§ WHAT IS REQUIRED: Report all lines of the records that contain "root".

§ EXERCISE MATERIAL:
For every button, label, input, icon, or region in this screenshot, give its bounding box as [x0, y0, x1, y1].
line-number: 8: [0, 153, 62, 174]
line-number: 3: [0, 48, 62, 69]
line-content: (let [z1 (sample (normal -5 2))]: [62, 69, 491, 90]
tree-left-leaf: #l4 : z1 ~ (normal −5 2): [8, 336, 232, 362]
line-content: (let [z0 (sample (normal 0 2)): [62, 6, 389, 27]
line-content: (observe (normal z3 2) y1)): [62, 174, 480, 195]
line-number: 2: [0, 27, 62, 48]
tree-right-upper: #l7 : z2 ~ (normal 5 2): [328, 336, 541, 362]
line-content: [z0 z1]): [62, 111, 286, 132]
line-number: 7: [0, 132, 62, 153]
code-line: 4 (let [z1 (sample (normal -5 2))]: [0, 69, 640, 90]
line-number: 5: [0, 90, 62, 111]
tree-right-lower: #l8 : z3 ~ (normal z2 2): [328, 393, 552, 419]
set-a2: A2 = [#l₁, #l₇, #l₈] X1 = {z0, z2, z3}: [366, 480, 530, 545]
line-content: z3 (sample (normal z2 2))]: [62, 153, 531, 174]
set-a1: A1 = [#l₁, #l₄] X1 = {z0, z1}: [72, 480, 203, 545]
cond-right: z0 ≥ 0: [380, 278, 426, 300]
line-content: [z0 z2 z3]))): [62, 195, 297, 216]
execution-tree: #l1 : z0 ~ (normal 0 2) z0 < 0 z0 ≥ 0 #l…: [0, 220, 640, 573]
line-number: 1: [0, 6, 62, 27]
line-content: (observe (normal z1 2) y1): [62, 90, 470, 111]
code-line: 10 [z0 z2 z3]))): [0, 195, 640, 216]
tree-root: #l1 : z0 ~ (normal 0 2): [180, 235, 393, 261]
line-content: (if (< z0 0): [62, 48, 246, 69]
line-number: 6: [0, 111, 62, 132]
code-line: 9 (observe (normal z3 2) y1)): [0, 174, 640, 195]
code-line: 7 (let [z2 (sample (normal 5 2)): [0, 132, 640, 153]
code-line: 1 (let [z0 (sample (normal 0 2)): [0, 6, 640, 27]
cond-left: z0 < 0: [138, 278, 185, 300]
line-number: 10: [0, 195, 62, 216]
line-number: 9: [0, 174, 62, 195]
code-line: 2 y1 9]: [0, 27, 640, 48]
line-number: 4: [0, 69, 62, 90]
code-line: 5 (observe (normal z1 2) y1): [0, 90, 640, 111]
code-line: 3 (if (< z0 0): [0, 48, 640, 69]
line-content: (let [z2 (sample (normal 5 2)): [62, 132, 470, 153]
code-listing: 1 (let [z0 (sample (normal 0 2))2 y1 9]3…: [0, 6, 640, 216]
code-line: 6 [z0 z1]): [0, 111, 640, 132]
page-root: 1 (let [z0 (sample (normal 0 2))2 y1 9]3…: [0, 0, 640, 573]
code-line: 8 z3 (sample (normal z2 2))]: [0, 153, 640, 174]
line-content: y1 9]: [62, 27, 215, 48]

§ ANSWER:
tree-root: #l1 : z0 ~ (normal 0 2): [180, 235, 393, 261]
page-root: 1 (let [z0 (sample (normal 0 2))2 y1 9]3…: [0, 0, 640, 573]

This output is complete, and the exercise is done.